# WHAT YOU ARE ASKED TO DO
Each entry below should appear again exactly as written, without pictures.

[Extracted page text data]
________________

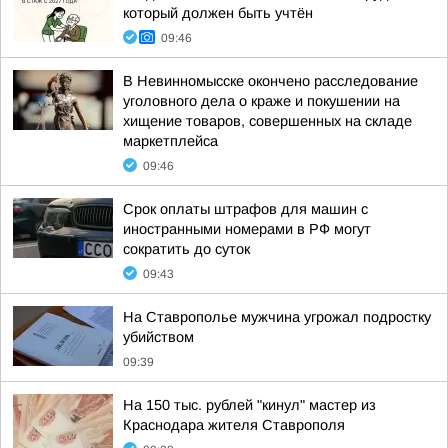
который должен быть учтён
09:46
В Невинномысске окончено расследование
уголовного дела о краже и покушении на
хищение товаров, совершенных на складе
маркетплейса
09:46
Срок оплаты штрафов для машин с
иностранными номерами в РФ могут
сократить до суток
09:43
На Ставрополье мужчина угрожал подростку
убийством
09:39
На 150 тыс. рублей "кинул" мастер из
Краснодара жителя Ставрополя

________________

# WRITTEN RESPONSE
который должен быть учтён
09:46
В Невинномысске окончено расследование
уголовного дела о краже и покушении на
хищение товаров, совершенных на складе
маркетплейса
09:46
Срок оплаты штрафов для машин с
иностранными номерами в РФ могут
сократить до суток
09:43
На Ставрополье мужчина угрожал подростку
убийством
09:39
На 150 тыс. рублей "кинул" мастер из
Краснодара жителя Ставрополя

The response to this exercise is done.